What to work on: Exactly as they appear, transcribe the entries and skip any pictures.

Entries supplied: Begin

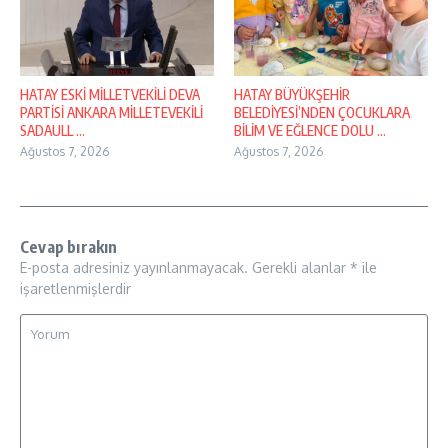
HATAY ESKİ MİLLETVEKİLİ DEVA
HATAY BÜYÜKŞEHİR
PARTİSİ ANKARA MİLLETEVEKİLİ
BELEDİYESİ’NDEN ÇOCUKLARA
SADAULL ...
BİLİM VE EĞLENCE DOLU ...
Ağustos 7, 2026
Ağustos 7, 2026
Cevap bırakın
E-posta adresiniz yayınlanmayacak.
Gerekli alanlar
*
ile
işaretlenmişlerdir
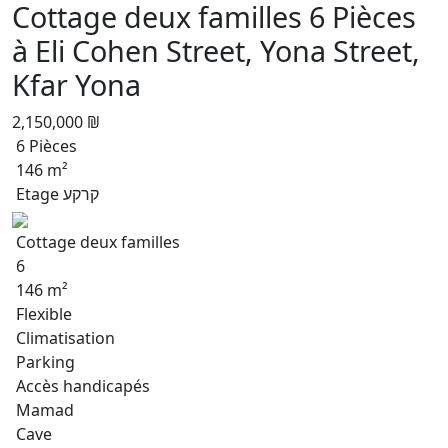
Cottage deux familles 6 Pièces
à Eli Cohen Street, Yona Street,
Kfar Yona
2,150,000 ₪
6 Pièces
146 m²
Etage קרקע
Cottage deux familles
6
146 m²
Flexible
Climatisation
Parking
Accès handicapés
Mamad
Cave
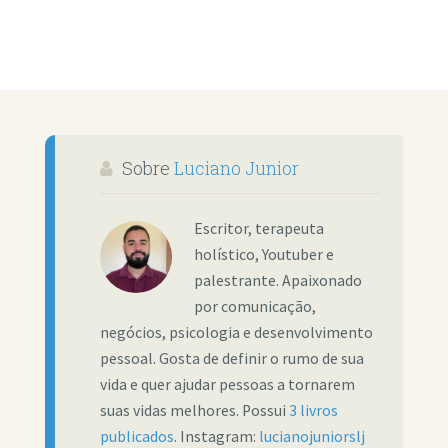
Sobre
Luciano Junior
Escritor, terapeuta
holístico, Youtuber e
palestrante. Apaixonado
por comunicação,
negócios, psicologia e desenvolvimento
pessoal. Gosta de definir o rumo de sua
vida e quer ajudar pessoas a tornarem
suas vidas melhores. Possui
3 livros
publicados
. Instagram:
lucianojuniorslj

Entries supplied: End

Answer to the exercise:
HATAY ESKİ MİLLETVEKİLİ DEVA
HATAY BÜYÜKŞEHİR
PARTİSİ ANKARA MİLLETEVEKİLİ
BELEDİYESİ’NDEN ÇOCUKLARA
SADAULL ...
BİLİM VE EĞLENCE DOLU ...
Ağustos 7, 2026
Ağustos 7, 2026
Cevap bırakın
E-posta adresiniz yayınlanmayacak.
Gerekli alanlar
*
ile
işaretlenmişlerdir
Cottage deux familles 6 Pièces
à Eli Cohen Street, Yona Street,
Kfar Yona
2,150,000 ₪
6 Pièces
146 m²
Etage קרקע
Cottage deux familles
6
146 m²
Flexible
Climatisation
Parking
Accès handicapés
Mamad
Cave
Sobre
Luciano Junior
Escritor, terapeuta
holístico, Youtuber e
palestrante. Apaixonado
por comunicação,
negócios, psicologia e desenvolvimento
pessoal. Gosta de definir o rumo de sua
vida e quer ajudar pessoas a tornarem
suas vidas melhores. Possui
3 livros
publicados
. Instagram:
lucianojuniorslj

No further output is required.